Do they really think the vast majority of users give half a crap about seeing that? Here, Microsoft, have some free R&D on what people care about: pressing a button to turn something on, and then it goes.

Microsoft in talks to invest up to $3 billion in Dell: CNBC - Yahoo! News

That could certainly be one way Microsoft could bolster what is so far an uninspiring foray into hardware. Then again, Dell isn’t exactly known for having the design chops to meet the new bar Apple raised; that’s largely why Dell got into this predicament in the first place.

Microsoft’s latest software isn’t wowing or arguably even catching on with the masses, and Dell’s hardware was passable a long time ago in a market far, far away. Talk about a winning combination.

Evan's Blog. Meh.: Evan Buys A Microsoft Surface

The Microsoft laptop acting as the register immediately crashes. She looks up at me and says “Sorry my computer crashed. Just give me a second to reboot.”

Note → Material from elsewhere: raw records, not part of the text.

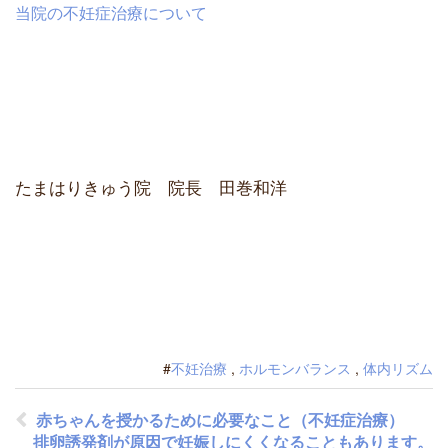
当院の不妊症治療について
たまはりきゅう院 院長 田巻和洋
#
不妊治療
,
ホルモンバランス
,
体内リズム
赤ちゃんを授かるために必要なこと（不妊症治療）
排卵誘発剤が原因で妊娠しにくくなることもあります。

She reboots, rings me up and asks me if I’d like my receipt. I ask her to email it to me. She says they can’t do that. So I tell her sure, I’ll take the receipt. She hits print, the computer crashes again and I walk out.

Not sure what’s funnier: that the PC register crashed twice, or that they can’t email a receipt.

Bonus question: Do Microsoft’s PC registers run Windows 8 yet?